Schröder sprach auf dem Parteitag der brandenburgische SPD von einem "abartigen Bündnis" zwischen denen in der PDS, die auf der Suche nach Wählerstimmen Ressentiments schürten, und CDU-Politikern, die sich aus Sorge um ihren Machterhalt aus der Verantwortung schlichen. Der Kanzler erinnerte im ZDF-Interview daran, dass die Union im Bundesrat zur Verschärfung der Reformmaßnahmen beigetragen habe.
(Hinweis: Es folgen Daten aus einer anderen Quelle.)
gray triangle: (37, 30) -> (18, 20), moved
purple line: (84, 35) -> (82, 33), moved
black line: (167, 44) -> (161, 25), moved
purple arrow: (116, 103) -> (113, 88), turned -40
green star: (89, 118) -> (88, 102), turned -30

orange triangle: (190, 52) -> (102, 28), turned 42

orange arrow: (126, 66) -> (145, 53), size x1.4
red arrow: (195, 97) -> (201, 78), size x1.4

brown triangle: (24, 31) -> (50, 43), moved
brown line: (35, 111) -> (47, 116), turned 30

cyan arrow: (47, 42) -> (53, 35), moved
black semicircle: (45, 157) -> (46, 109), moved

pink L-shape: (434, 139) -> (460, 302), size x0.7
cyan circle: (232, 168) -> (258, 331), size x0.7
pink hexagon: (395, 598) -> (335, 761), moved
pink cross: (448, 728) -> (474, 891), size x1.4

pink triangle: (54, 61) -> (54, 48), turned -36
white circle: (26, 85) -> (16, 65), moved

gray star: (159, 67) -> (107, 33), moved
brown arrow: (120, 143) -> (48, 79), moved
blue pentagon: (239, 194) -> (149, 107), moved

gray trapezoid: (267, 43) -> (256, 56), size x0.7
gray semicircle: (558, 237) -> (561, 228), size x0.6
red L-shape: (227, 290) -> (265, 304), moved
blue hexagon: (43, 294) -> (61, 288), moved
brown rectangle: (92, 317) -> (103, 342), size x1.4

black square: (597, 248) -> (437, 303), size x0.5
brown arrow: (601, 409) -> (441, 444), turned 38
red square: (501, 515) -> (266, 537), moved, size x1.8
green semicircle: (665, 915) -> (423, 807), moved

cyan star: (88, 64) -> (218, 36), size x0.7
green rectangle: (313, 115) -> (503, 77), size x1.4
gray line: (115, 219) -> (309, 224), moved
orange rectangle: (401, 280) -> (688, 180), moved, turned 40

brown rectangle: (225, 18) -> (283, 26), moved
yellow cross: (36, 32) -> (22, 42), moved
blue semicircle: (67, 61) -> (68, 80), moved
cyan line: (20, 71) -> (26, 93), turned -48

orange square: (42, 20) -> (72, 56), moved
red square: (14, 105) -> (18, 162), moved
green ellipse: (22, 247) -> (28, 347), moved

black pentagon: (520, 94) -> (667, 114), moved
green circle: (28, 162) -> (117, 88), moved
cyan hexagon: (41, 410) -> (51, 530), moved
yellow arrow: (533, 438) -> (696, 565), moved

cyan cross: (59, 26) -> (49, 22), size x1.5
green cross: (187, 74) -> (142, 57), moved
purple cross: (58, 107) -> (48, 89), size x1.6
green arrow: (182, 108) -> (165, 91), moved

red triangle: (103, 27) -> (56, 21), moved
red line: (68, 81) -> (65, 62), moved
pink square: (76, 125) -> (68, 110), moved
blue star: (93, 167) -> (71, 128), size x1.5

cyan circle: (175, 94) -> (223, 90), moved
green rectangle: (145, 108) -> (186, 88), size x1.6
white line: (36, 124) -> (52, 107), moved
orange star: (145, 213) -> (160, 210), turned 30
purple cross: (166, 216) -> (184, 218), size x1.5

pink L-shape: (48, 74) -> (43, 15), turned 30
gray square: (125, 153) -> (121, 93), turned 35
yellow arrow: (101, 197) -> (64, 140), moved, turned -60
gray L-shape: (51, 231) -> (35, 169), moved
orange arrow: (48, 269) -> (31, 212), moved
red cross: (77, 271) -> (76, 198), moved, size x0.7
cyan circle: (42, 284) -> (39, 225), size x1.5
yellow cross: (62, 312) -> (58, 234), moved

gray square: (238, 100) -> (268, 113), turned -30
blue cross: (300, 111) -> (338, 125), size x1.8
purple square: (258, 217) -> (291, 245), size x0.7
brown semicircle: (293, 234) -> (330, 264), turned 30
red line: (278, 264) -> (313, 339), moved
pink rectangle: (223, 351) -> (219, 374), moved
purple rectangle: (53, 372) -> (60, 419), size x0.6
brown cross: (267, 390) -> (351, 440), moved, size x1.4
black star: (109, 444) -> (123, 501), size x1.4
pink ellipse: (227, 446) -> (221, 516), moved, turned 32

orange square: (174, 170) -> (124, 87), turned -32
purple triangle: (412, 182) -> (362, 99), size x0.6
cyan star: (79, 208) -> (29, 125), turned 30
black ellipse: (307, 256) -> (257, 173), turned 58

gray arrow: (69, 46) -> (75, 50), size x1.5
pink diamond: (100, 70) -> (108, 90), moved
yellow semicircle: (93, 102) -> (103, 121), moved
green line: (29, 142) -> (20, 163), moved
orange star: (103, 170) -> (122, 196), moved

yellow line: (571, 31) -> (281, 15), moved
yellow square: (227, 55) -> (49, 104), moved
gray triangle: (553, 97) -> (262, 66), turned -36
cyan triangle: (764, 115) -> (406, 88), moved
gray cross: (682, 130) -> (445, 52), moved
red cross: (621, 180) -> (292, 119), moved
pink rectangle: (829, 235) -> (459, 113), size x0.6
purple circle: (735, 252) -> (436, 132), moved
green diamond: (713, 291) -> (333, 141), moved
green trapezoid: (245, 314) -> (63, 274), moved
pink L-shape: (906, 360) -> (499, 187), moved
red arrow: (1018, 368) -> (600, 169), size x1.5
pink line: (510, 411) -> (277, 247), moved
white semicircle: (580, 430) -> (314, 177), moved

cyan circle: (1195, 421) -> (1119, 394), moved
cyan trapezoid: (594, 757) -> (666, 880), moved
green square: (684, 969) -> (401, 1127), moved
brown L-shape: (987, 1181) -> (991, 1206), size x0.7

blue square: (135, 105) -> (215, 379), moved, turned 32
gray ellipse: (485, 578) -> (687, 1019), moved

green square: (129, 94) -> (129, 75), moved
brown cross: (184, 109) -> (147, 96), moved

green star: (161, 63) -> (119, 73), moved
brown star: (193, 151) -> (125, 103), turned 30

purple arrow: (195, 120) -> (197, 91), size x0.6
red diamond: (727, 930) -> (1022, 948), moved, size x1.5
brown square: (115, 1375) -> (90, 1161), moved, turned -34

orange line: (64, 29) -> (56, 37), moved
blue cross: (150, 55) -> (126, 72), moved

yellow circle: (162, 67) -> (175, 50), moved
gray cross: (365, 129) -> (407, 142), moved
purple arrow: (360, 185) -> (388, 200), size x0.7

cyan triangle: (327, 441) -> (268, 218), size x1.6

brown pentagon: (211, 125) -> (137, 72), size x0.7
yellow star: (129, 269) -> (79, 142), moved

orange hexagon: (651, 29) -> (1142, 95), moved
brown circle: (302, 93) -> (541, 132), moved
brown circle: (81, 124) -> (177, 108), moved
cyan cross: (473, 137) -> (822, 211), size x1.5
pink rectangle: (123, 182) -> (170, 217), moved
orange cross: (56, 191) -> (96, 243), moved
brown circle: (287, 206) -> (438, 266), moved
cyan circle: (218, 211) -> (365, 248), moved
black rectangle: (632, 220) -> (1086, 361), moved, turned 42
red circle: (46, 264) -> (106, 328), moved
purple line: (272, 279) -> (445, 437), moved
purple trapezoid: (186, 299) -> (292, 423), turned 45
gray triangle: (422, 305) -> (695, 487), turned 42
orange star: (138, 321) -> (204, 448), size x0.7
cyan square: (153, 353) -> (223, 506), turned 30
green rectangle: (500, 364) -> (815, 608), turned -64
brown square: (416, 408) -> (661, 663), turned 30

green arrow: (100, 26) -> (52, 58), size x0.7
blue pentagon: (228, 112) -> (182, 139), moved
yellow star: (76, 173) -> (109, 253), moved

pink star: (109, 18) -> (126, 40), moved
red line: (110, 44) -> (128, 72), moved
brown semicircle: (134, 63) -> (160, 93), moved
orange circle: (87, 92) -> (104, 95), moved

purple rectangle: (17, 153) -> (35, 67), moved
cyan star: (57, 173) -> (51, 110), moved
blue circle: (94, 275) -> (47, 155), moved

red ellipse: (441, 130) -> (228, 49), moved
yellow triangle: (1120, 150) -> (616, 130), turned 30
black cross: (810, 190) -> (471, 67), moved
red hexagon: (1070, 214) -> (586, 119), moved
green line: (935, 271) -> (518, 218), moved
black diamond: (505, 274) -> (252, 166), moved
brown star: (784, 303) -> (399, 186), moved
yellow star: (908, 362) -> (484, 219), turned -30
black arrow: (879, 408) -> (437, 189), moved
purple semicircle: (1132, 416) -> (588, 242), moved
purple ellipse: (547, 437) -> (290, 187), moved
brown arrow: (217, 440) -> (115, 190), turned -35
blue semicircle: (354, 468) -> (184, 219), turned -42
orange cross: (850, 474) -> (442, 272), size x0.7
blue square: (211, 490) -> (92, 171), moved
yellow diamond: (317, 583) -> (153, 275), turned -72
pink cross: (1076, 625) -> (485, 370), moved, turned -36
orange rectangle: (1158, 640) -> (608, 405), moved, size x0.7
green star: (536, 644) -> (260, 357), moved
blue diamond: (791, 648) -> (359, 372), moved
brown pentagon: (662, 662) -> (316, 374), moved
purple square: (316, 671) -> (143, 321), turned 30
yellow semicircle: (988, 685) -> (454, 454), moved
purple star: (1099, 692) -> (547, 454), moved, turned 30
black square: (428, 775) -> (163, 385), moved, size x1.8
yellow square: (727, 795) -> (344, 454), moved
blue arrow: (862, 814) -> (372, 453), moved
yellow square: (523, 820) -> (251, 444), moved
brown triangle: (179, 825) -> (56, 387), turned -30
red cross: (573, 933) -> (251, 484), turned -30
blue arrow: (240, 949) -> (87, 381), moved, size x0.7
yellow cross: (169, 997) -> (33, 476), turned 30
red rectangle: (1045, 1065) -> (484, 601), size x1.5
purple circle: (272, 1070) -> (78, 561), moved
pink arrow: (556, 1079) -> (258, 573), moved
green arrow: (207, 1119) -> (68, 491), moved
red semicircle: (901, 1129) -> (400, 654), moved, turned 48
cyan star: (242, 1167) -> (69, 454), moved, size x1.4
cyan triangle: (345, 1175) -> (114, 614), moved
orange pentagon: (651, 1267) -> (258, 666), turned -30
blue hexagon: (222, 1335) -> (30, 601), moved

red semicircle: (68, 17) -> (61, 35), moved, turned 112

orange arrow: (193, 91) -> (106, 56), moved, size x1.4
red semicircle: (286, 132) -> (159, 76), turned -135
Jetzt sei das Hauptproblem, dass sie sich "seitwärts in die Büsche schlage". Man müsse klarmachen, dass die Union ihr Wort gebrochen habe.

Änderungen an den Arbeitsmarktreformen lehnte Schröder ab. Er räumte in Brandenburg ein, dass sie Belastungen mit sich brächten, von Ungerechtigkeiten könne man aber nicht sprechen. Wer etwa fordere, die Summe des bei der Berechnung des neuen Arbeitslosengeldes II zu schonenden Privatvermögens zu erhöhen, solle bedenken, dass dies aus Steuergeld bezahlt werden müsse. Im ZDF fügte er hinzu, eine großzügigere Unterstützung für Arbeitslose müsse von Menschen aufgebracht werden müssten, "die es auch nicht dicke haben".

Grüne gegen weitere Änderungen

Die Vorsitzende der Grünen-Fraktion im Bundestag, Katrin Göring-Eckardt, sprach sich ebenfalls gegen weitere Änderungen am Hartz-IV-Gesetz aus. In der "Frankfurter Allgemeinen Sonntagszeitung" sagte sie, mit der Auszahlung des Arbeitslosengeldes II bereits von Januar an und der großzügigeren Regelung für Sparbücher von Kindern sei der Korrekturbedarf erfüllt.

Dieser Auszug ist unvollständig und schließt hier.